• [Work task]: Set down the line containing "(1) All the" and each line after it through the last line of the records, exactly, leaving pictures out.

(Dataset entries)
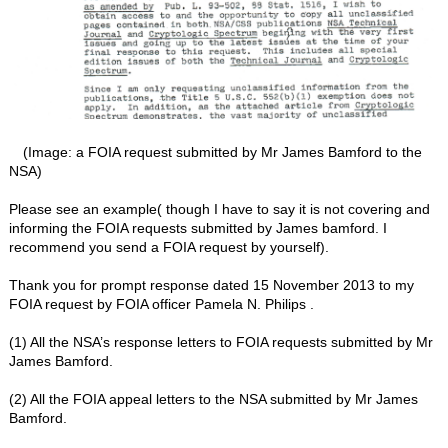
(Image: a FOIA request submitted by Mr James Bamford to the
NSA)
Please see an example( though I have to say it is not covering and
informing the FOIA requests submitted by James bamford. I
recommend you send a FOIA request by yourself).
Thank you for prompt response dated 15 November 2013 to my
FOIA request by FOIA officer Pamela N. Philips .
(1) All the NSA’s response letters to FOIA requests submitted by Mr
James Bamford.
(2) All the FOIA appeal letters to the NSA submitted by Mr James
Bamford.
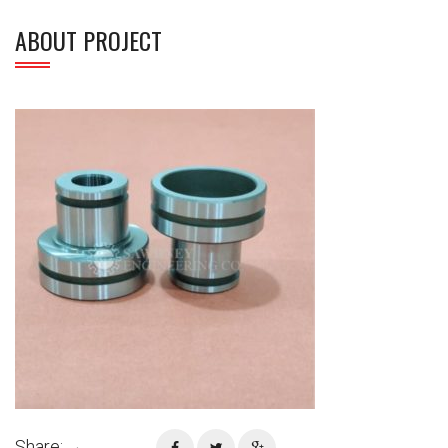
ABOUT PROJECT
Share:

• [Exercise result]:
(1) All the NSA’s response letters to FOIA requests submitted by Mr
James Bamford.
(2) All the FOIA appeal letters to the NSA submitted by Mr James
Bamford.
ABOUT PROJECT
Share:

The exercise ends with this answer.